:: Instructions for the task ::
In the entries below, every line that contains "Target" must be located and copied.

Top of The input

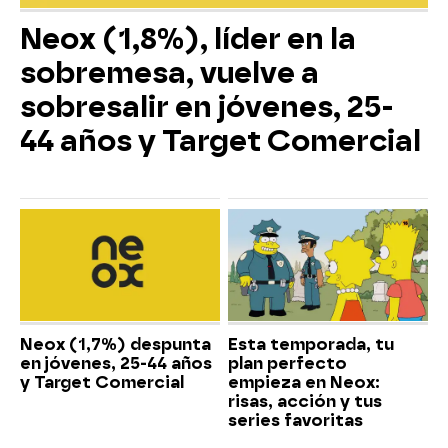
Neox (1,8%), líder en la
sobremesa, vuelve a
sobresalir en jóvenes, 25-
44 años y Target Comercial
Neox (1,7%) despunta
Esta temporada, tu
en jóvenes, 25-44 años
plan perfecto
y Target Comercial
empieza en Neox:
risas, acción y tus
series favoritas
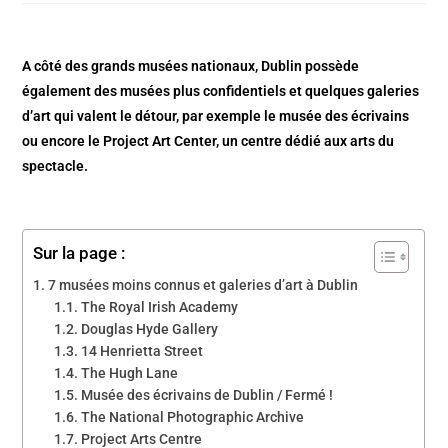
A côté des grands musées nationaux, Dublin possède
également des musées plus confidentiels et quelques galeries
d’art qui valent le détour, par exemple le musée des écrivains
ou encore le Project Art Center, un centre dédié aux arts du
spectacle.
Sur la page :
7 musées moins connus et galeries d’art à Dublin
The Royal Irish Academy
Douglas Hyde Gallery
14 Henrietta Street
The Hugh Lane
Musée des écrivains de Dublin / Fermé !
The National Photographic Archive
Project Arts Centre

Bottom of The input

:: Response to this task ::
44 años y Target Comercial
y Target Comercial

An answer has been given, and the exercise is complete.